Il s'interroge cependant sur la stratégie à adopter pour mener cette nouvelle lutte: rejeter les offres et faire une grève pour amener le débat sur la place publique, ou accepter les offres et faire le débat à l'interne.
À son avis, les offres se méritent une note de 50%.
Pour Nicole Blais, la note monte à 60%, «mais pour l'attitude, je ne donnerais que 10%», ajoute-t-elle.
Au local de lockout, Marie Malchelosse et Laurent Lavigne m'ont remis mon dernier (dans le sens de plus récent) chèque de lockout. J'avais déjà rencontré Marie, mais Laurent, c'était une découverte.
Affectateur pour les nouvelles de la radio anglaise, lui aussi s'apprête à rejeter les offres même si, personnellement, il lui serait profitable de les accepter: «J'irais chercher la parité avec la Guilde [le syndicat qui regroupe les artisans de l'information travaillant pour Radio-Canada à l'extérieur du Québec et de l'Acadie], ce qui fait que mon salaire passerait de 55 000 à 63 000. Mais il y a trop d'autres personnes que ces offres laissent tomber, dit-il, tous ceux du service nordique, de Radio Canada International, de la radio et de la télé générale.»

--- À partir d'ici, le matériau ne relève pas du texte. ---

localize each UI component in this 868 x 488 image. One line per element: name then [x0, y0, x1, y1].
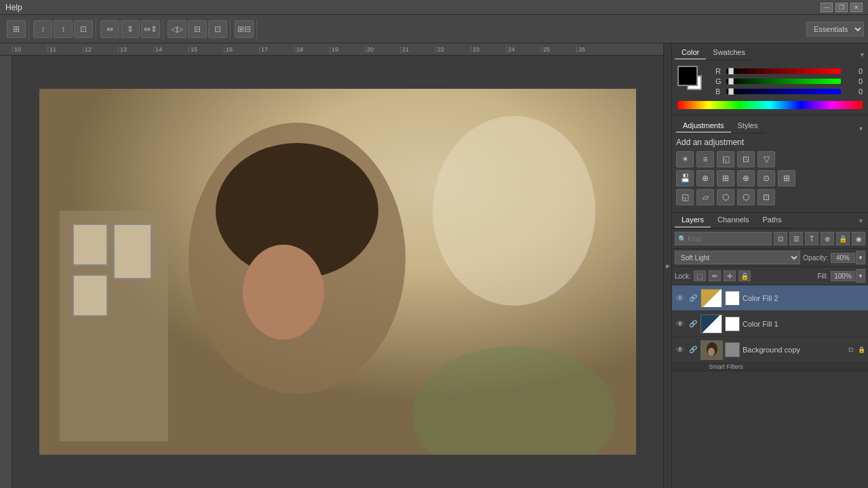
color-panel-content: R 0 G 0: [675, 63, 865, 112]
adj-selective-icon[interactable]: ⬡: [737, 189, 755, 205]
layer-name-color-fill-1: Color Fill 1: [743, 320, 865, 328]
panel-collapse-left[interactable]: ▶: [663, 43, 671, 488]
toolbar-btn-3[interactable]: ↕: [54, 20, 73, 38]
green-slider[interactable]: [726, 79, 841, 84]
toolbar-btn-2[interactable]: ↕: [33, 20, 52, 38]
lock-row: Lock: ⬚ ✏ ✛ 🔒 Fill: ▼: [672, 267, 868, 285]
search-icon: 🔍: [678, 235, 686, 243]
tab-adjustments[interactable]: Adjustments: [676, 119, 731, 133]
layer-lock-btn[interactable]: 🔒: [836, 232, 850, 245]
layer-eye-background-copy[interactable]: 👁: [675, 344, 686, 355]
layers-panel-collapse[interactable]: ▼: [858, 218, 868, 224]
adj-brightness-icon[interactable]: ☀: [676, 151, 694, 167]
svg-point-12: [708, 348, 715, 356]
layers-list: 👁 🔗 Color Fill 2 👁 🔗 Color Fill 1 👁: [672, 285, 868, 488]
adj-panel-collapse[interactable]: ▼: [858, 125, 864, 132]
blue-slider[interactable]: [726, 89, 841, 94]
adj-icons-row-3: ◱ ▱ ⬡ ⬡ ⊡: [676, 189, 864, 205]
adj-threshold-icon[interactable]: ▱: [696, 189, 714, 205]
ruler-num-24: 24: [506, 46, 541, 53]
adj-gradient-icon[interactable]: ▽: [757, 151, 775, 167]
layer-effects-btn[interactable]: ⊕: [821, 232, 834, 245]
tab-layers[interactable]: Layers: [675, 213, 711, 228]
ruler-num-20: 20: [365, 46, 400, 53]
adj-curves-icon[interactable]: ◱: [717, 151, 734, 167]
opacity-input[interactable]: [831, 253, 855, 263]
smart-filters-label: Smart Filters: [672, 363, 868, 371]
fill-dropdown-btn[interactable]: ▼: [856, 269, 865, 283]
adj-posterize-icon[interactable]: ◱: [676, 189, 694, 205]
layer-new-group-btn[interactable]: ☰: [789, 232, 803, 245]
opacity-dropdown-btn[interactable]: ▼: [856, 251, 865, 264]
color-panel-collapse[interactable]: ▼: [859, 52, 865, 58]
layer-link-background-copy[interactable]: 🔗: [688, 344, 698, 355]
blue-thumb[interactable]: [728, 88, 734, 95]
title-bar: Help — ❒ ✕: [0, 0, 868, 15]
main-layout: 10 11 12 13 14 15 16 17 18 19 20 21 22 2…: [0, 43, 868, 488]
layer-visibility-btn[interactable]: ◉: [852, 232, 865, 245]
lock-image-btn[interactable]: ✏: [709, 270, 721, 281]
red-value: 0: [844, 67, 863, 75]
adj-levels-icon[interactable]: ≡: [696, 151, 714, 167]
layer-item-color-fill-2[interactable]: 👁 🔗 Color Fill 2: [672, 285, 868, 311]
fill-input[interactable]: [831, 271, 855, 281]
lock-transparent-btn[interactable]: ⬚: [694, 270, 706, 281]
toolbar-btn-5[interactable]: ⇔: [100, 20, 119, 38]
layer-filter-btn[interactable]: ⊡: [774, 232, 787, 245]
layer-lock-indicator: 🔒: [858, 346, 865, 353]
layer-link-color-fill-2[interactable]: 🔗: [688, 293, 698, 304]
green-thumb[interactable]: [728, 78, 734, 85]
lock-all-btn[interactable]: 🔒: [738, 270, 751, 281]
essentials-dropdown[interactable]: Essentials: [806, 22, 864, 37]
blend-mode-select[interactable]: Soft Light: [675, 251, 800, 264]
layer-item-background-copy[interactable]: 👁 🔗 Background copy ⊡ 🔒: [672, 337, 868, 363]
layer-eye-color-fill-2[interactable]: 👁: [675, 293, 686, 304]
foreground-color-swatch[interactable]: [677, 66, 698, 86]
adj-photofilter-icon[interactable]: ⊙: [757, 170, 775, 186]
toolbar-btn-1[interactable]: ⊞: [7, 20, 26, 38]
layer-item-color-fill-1[interactable]: 👁 🔗 Color Fill 1: [672, 311, 868, 337]
ruler-num-18: 18: [294, 46, 330, 53]
search-box: 🔍: [675, 232, 772, 245]
adj-vibrance-icon[interactable]: 💾: [676, 170, 694, 186]
toolbar-btn-8[interactable]: ◁▷: [167, 20, 186, 38]
toolbar-group-2: ↕ ↕ ⊡: [31, 18, 96, 40]
ruler-num-16: 16: [224, 46, 259, 53]
layer-mask-color-fill-2: [725, 291, 740, 306]
red-thumb[interactable]: [728, 68, 734, 75]
maximize-button[interactable]: ❒: [835, 3, 848, 12]
adj-hsl-icon[interactable]: ⊕: [696, 170, 714, 186]
adj-bw-icon[interactable]: ⊕: [737, 170, 755, 186]
red-slider[interactable]: [726, 68, 841, 74]
lock-position-btn[interactable]: ✛: [724, 270, 736, 281]
adj-invert-icon[interactable]: ⊡: [757, 189, 775, 205]
layer-type-btn[interactable]: T: [805, 232, 818, 245]
close-button[interactable]: ✕: [850, 3, 863, 12]
toolbar-btn-7[interactable]: ⇔⇕: [141, 20, 160, 38]
adj-gradient-map-icon[interactable]: ⬡: [717, 189, 734, 205]
layer-mask-color-fill-1: [725, 317, 740, 331]
tab-color[interactable]: Color: [675, 46, 706, 60]
adj-colorbalance-icon[interactable]: ⊞: [717, 170, 734, 186]
layer-link-color-fill-1[interactable]: 🔗: [688, 319, 698, 329]
toolbar-btn-10[interactable]: ⊡: [208, 20, 227, 38]
adj-mixer-icon[interactable]: ⊞: [778, 170, 795, 186]
tab-paths[interactable]: Paths: [756, 213, 789, 228]
layer-name-color-fill-2: Color Fill 2: [743, 294, 865, 302]
spectrum-bar[interactable]: [677, 101, 863, 109]
adj-exposure-icon[interactable]: ⊡: [737, 151, 755, 167]
layer-eye-color-fill-1[interactable]: 👁: [675, 319, 686, 329]
search-input[interactable]: [688, 235, 768, 243]
tab-channels[interactable]: Channels: [711, 213, 755, 228]
toolbar-btn-6[interactable]: ⇕: [121, 20, 140, 38]
tab-styles[interactable]: Styles: [731, 119, 765, 133]
minimize-button[interactable]: —: [821, 3, 833, 12]
ruler-num-21: 21: [400, 46, 435, 53]
toolbar-btn-11[interactable]: ⊞⊟: [235, 20, 254, 38]
fill-label: Fill:: [817, 272, 828, 280]
canvas-container[interactable]: [12, 56, 663, 488]
tab-swatches[interactable]: Swatches: [706, 46, 752, 60]
toolbar-btn-4[interactable]: ⊡: [74, 20, 93, 38]
right-panel: Color Swatches ▼ R: [671, 43, 868, 488]
toolbar-btn-9[interactable]: ⊟: [188, 20, 207, 38]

Le lockout a suscité un fort sentiment de solidarité, dit-il, et il faut continuer à penser aux autres: «Ils nous divisent. C'est les grandes gueules de l'information contre tous les autres. Rendus où on est, il ne faut pas lâcher parce que tout sera à recommencer dans deux ou trois ans.»
Selon son évaluation, les offres se méritent une note de 40% à 50%.
Au milieu de la salle, une demi douzaine d'inconnus discutent. Je leur demande si les offres leur plaisent. Réprobation générale. Tout le monde hoche de la tête en écarquillant des yeux.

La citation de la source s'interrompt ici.